United States of America



In the Matter of







Case No. 01 FSIP 90


   Local 1764, American Federation of Government Employees, AFL-CIO (Union) filed a request for assistance with the Federal Service Impasses Panel (Panel) to consider a negotiation impasse under the Federal Service Labor-Management Relations Statute (Statute), 5 U.S.C. § 7119, between it and the Department of the Air Force, Travis Air Force Base, Travis AFB, California (Employer).

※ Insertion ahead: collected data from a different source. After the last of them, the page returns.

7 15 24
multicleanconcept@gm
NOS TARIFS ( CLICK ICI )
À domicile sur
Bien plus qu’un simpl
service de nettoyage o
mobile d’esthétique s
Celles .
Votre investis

   Following an investigation of the request for assistance, arising from negotiations over a successor collective bargaining agreement, the Panel directed the parties to participate in an informal conference by telephone with Panel Representative (Staff Attorney) Marianne Perciaccante for the purpose of resolving the outstanding issues. The parties were advised that if no settlement was reached, Ms. Perciaccante would report to the Panel on the status of the dispute, including the parties’ final offers and her recommendations for resolving the issues. After considering the report, the Panel would take whatever action it deemed appropriate to resolve the impasse, including the issuance of a binding decision.

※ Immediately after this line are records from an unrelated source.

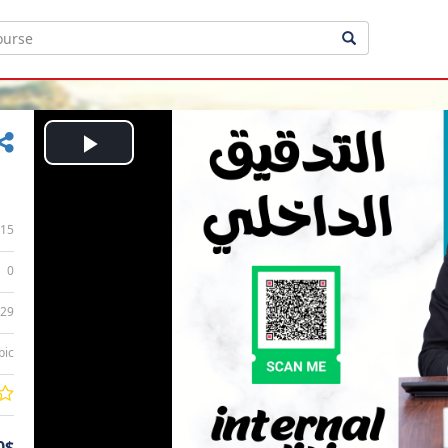
Play
Video
15
0
:29
bic
0$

    Pursuant to the Panel’s determination, Ms. Perciaccante conducted an informal telephone conference on June 21, 2001. The parties were able to resolve some issues concerning mid-term bargaining and alternative work schedules, but failed to reach a complete voluntary settlement of their dispute. The parties each submitted their final offers and supporting statements on the remaining issues. Ms. Perciaccante has reported to the Panel, and it has now considered the entire record.


    The Employer’s mission is to provide strategic and theater airlift to all Department of Defense agencies as well as air refueling for the Air Force in both peacetime and war. The Base has a civilian work force of 5,200 employees which support 300 aircraft. The Local was recognized in 1960. There are approximately 1,150 General Schedule and Wage Grade bargaining-unit employees who work in positions ranging from aircraft maintenance to office administration. The parties’ collective bargaining agreement (CBA) was to have expired on February 6, 1999, but its terms remain in effect by mutual agreement until the successor is implemented.

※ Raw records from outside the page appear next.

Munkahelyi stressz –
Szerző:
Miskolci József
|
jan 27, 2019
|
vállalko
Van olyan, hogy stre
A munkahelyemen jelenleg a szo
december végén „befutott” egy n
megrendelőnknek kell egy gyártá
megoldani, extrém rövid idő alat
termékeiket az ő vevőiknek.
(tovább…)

    Among other things, the parties primarily disagree over: (1) the length of lunch periods; and (2) the extent to which they will negotiate alternative work schedules (AWS) for individual departments during the life of their agreement.


1. Lunch Periods

    a. The Employer’s Position

    The Employer proposes the following wording:

(1) Normally, employees will be granted an unpaid lunch break of either [1] hour or 30 minutes as applicable in the workcenter concerned. The lunch period shall occur approximately in the middle of the shift. The supervisor may establish staggered lunch breaks to ensure coverage. When workload or mission requirements require it, an employee’s lunch break may be temporarily rescheduled but it must still be reasonably near to the middle of the shift.

(2) In those limited circumstances which justify it, the Employer may authorize or continue a paid on the job lunch of up to [20] minutes. However, the Parties agree that any paid meal break is in violation of the law (5 USC Chapter 61) or 5 CFR 551.411(c) where the employees are not required on a more or less regular basis to interrupt their meal to perform duties. Further, paid meal breaks may not be authorized unless a determination is made by the Employer that the employees concerned cannot be given a bona fide meal period (that they cannot be relieved for the purposes of having an uninterrupted meal). If a paid lunch is authorized, the employees shall spend their on-the-job lunch at or near their workstations.

(3) 5 C.F.R. 551.411(c) provides: "bona fide meal periods shall not be considered hours of work except for employees engaged in fire protection or law enforcement activities who receive compensation for overtime hours of work under 5 U.S.C. 5545(c)(1) or (2). However, for employees engaged in fire protection or law enforcement activities who have periods of duty of more than 24 hours, meal periods may be excluded from hours of work by agreement between the employer and the employee."

(4) Notwithstanding the above and the Employer’s right to determine the tour of duty, the Employer agrees that if practicable under the circumstances and not deleterious to mission accomplishment, the Employer may authorize a change to the length of the lunch hour (from 30 minutes to [1] hour or vice versa) to accommodate an employee’s preference.

(5) Furthermore, even though the Employer may reschedule a lunch break as provided in section (1) above, it is the intent of the Parties that such practice should not occur frequently (except where the employee must be transported to a facility for lunch) and, in addition, that employees who have the need for a fixed lunch period on a particular occasion should make such need known to their supervisor, who will attempt to accommodate such a need.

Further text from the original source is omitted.